THE DATA:
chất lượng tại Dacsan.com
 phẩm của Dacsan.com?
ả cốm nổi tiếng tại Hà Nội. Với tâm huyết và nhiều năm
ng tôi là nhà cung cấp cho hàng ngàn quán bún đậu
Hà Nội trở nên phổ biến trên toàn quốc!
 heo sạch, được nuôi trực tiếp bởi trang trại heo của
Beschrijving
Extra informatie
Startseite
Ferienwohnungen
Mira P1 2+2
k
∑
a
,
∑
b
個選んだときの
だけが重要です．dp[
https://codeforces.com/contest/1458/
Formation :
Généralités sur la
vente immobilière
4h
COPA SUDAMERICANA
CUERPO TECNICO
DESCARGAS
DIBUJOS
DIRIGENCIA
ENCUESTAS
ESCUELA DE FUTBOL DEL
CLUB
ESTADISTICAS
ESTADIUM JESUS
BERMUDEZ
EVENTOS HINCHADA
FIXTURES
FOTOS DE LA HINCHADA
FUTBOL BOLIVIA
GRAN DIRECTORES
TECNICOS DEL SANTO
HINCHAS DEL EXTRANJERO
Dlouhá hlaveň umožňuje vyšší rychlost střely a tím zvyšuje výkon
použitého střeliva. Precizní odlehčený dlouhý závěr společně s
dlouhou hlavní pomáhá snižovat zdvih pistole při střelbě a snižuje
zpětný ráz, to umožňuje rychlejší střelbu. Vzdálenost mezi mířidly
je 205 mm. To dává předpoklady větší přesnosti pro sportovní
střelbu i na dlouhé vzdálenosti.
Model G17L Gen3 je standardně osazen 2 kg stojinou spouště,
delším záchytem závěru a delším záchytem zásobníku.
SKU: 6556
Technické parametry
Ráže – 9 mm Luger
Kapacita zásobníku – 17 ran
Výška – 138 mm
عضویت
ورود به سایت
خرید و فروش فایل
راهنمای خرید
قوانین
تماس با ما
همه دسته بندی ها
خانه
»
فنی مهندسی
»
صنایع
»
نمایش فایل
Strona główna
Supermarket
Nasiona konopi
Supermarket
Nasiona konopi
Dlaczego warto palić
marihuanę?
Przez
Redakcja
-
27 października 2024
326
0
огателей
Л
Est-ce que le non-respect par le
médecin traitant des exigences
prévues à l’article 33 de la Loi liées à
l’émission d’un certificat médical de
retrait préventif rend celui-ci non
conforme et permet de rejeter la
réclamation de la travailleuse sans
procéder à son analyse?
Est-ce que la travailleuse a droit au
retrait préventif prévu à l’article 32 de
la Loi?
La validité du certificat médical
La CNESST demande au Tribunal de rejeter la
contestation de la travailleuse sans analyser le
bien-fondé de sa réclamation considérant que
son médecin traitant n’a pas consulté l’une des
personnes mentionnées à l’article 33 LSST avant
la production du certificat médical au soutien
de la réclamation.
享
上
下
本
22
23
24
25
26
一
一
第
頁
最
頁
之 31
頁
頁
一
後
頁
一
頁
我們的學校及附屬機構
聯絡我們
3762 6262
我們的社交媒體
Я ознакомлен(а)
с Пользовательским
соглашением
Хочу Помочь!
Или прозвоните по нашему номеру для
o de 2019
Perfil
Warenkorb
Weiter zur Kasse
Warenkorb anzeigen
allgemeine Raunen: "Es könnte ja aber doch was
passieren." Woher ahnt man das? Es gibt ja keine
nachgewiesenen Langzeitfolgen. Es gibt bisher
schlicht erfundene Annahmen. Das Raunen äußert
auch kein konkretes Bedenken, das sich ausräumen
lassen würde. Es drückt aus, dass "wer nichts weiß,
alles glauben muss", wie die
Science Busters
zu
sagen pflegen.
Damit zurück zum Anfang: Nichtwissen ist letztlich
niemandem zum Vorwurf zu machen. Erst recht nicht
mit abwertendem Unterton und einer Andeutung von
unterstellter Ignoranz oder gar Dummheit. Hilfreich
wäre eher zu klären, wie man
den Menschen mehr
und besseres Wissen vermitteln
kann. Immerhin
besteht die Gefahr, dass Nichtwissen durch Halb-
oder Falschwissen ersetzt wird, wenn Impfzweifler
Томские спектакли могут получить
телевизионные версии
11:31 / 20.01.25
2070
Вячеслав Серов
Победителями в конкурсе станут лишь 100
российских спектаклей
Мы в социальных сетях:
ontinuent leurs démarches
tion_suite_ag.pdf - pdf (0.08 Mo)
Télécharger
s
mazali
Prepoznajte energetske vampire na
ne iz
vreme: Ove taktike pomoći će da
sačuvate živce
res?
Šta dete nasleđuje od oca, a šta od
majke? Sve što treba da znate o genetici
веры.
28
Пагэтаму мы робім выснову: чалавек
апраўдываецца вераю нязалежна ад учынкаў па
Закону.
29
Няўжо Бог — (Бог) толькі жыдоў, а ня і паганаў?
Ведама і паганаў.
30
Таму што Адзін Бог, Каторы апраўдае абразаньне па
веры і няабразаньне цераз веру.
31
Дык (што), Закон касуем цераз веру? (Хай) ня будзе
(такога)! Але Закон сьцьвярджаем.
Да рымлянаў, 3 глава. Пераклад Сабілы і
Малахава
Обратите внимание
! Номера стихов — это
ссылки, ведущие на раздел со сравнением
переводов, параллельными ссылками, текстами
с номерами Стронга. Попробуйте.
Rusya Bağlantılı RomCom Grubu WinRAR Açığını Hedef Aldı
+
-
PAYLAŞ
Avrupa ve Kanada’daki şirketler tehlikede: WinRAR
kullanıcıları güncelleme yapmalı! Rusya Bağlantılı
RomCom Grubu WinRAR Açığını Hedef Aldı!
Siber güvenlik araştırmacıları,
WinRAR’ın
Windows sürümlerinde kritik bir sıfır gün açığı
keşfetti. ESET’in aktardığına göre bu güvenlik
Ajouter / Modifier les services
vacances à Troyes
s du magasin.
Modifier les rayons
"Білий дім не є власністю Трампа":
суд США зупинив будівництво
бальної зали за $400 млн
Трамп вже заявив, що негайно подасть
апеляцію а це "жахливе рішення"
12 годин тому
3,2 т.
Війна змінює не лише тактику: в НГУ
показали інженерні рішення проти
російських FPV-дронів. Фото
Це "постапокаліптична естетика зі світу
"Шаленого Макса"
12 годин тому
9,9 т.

WORK INSTRUCTIONS: Go through the material and set every line down again exactly.

ANSWER BELOW:
chất lượng tại Dacsan.com
 phẩm của Dacsan.com?
ả cốm nổi tiếng tại Hà Nội. Với tâm huyết và nhiều năm
ng tôi là nhà cung cấp cho hàng ngàn quán bún đậu
Hà Nội trở nên phổ biến trên toàn quốc!
 heo sạch, được nuôi trực tiếp bởi trang trại heo của
Beschrijving
Extra informatie
Startseite
Ferienwohnungen
Mira P1 2+2
k
∑
a
,
∑
b
個選んだときの
だけが重要です．dp[
https://codeforces.com/contest/1458/
Formation :
Généralités sur la
vente immobilière
4h
COPA SUDAMERICANA
CUERPO TECNICO
DESCARGAS
DIBUJOS
DIRIGENCIA
ENCUESTAS
ESCUELA DE FUTBOL DEL
CLUB
ESTADISTICAS
ESTADIUM JESUS
BERMUDEZ
EVENTOS HINCHADA
FIXTURES
FOTOS DE LA HINCHADA
FUTBOL BOLIVIA
GRAN DIRECTORES
TECNICOS DEL SANTO
HINCHAS DEL EXTRANJERO
Dlouhá hlaveň umožňuje vyšší rychlost střely a tím zvyšuje výkon
použitého střeliva. Precizní odlehčený dlouhý závěr společně s
dlouhou hlavní pomáhá snižovat zdvih pistole při střelbě a snižuje
zpětný ráz, to umožňuje rychlejší střelbu. Vzdálenost mezi mířidly
je 205 mm. To dává předpoklady větší přesnosti pro sportovní
střelbu i na dlouhé vzdálenosti.
Model G17L Gen3 je standardně osazen 2 kg stojinou spouště,
delším záchytem závěru a delším záchytem zásobníku.
SKU: 6556
Technické parametry
Ráže – 9 mm Luger
Kapacita zásobníku – 17 ran
Výška – 138 mm
عضویت
ورود به سایت
خرید و فروش فایل
راهنمای خرید
قوانین
تماس با ما
همه دسته بندی ها
خانه
»
فنی مهندسی
»
صنایع
»
نمایش فایل
Strona główna
Supermarket
Nasiona konopi
Supermarket
Nasiona konopi
Dlaczego warto palić
marihuanę?
Przez
Redakcja
-
27 października 2024
326
0
огателей
Л
Est-ce que le non-respect par le
médecin traitant des exigences
prévues à l’article 33 de la Loi liées à
l’émission d’un certificat médical de
retrait préventif rend celui-ci non
conforme et permet de rejeter la
réclamation de la travailleuse sans
procéder à son analyse?
Est-ce que la travailleuse a droit au
retrait préventif prévu à l’article 32 de
la Loi?
La validité du certificat médical
La CNESST demande au Tribunal de rejeter la
contestation de la travailleuse sans analyser le
bien-fondé de sa réclamation considérant que
son médecin traitant n’a pas consulté l’une des
personnes mentionnées à l’article 33 LSST avant
la production du certificat médical au soutien
de la réclamation.
享
上
下
本
22
23
24
25
26
一
一
第
頁
最
頁
之 31
頁
頁
一
後
頁
一
頁
我們的學校及附屬機構
聯絡我們
3762 6262
我們的社交媒體
Я ознакомлен(а)
с Пользовательским
соглашением
Хочу Помочь!
Или прозвоните по нашему номеру для
o de 2019
Perfil
Warenkorb
Weiter zur Kasse
Warenkorb anzeigen
allgemeine Raunen: "Es könnte ja aber doch was
passieren." Woher ahnt man das? Es gibt ja keine
nachgewiesenen Langzeitfolgen. Es gibt bisher
schlicht erfundene Annahmen. Das Raunen äußert
auch kein konkretes Bedenken, das sich ausräumen
lassen würde. Es drückt aus, dass "wer nichts weiß,
alles glauben muss", wie die
Science Busters
zu
sagen pflegen.
Damit zurück zum Anfang: Nichtwissen ist letztlich
niemandem zum Vorwurf zu machen. Erst recht nicht
mit abwertendem Unterton und einer Andeutung von
unterstellter Ignoranz oder gar Dummheit. Hilfreich
wäre eher zu klären, wie man
den Menschen mehr
und besseres Wissen vermitteln
kann. Immerhin
besteht die Gefahr, dass Nichtwissen durch Halb-
oder Falschwissen ersetzt wird, wenn Impfzweifler
Томские спектакли могут получить
телевизионные версии
11:31 / 20.01.25
2070
Вячеслав Серов
Победителями в конкурсе станут лишь 100
российских спектаклей
Мы в социальных сетях:
ontinuent leurs démarches
tion_suite_ag.pdf - pdf (0.08 Mo)
Télécharger
s
mazali
Prepoznajte energetske vampire na
ne iz
vreme: Ove taktike pomoći će da
sačuvate živce
res?
Šta dete nasleđuje od oca, a šta od
majke? Sve što treba da znate o genetici
веры.
28
Пагэтаму мы робім выснову: чалавек
апраўдываецца вераю нязалежна ад учынкаў па
Закону.
29
Няўжо Бог — (Бог) толькі жыдоў, а ня і паганаў?
Ведама і паганаў.
30
Таму што Адзін Бог, Каторы апраўдае абразаньне па
веры і няабразаньне цераз веру.
31
Дык (што), Закон касуем цераз веру? (Хай) ня будзе
(такога)! Але Закон сьцьвярджаем.
Да рымлянаў, 3 глава. Пераклад Сабілы і
Малахава
Обратите внимание
! Номера стихов — это
ссылки, ведущие на раздел со сравнением
переводов, параллельными ссылками, текстами
с номерами Стронга. Попробуйте.
Rusya Bağlantılı RomCom Grubu WinRAR Açığını Hedef Aldı
+
-
PAYLAŞ
Avrupa ve Kanada’daki şirketler tehlikede: WinRAR
kullanıcıları güncelleme yapmalı! Rusya Bağlantılı
RomCom Grubu WinRAR Açığını Hedef Aldı!
Siber güvenlik araştırmacıları,
WinRAR’ın
Windows sürümlerinde kritik bir sıfır gün açığı
keşfetti. ESET’in aktardığına göre bu güvenlik
Ajouter / Modifier les services
vacances à Troyes
s du magasin.
Modifier les rayons
"Білий дім не є власністю Трампа":
суд США зупинив будівництво
бальної зали за $400 млн
Трамп вже заявив, що негайно подасть
апеляцію а це "жахливе рішення"
12 годин тому
3,2 т.
Війна змінює не лише тактику: в НГУ
показали інженерні рішення проти
російських FPV-дронів. Фото
Це "постапокаліптична естетика зі світу
"Шаленого Макса"
12 годин тому
9,9 т.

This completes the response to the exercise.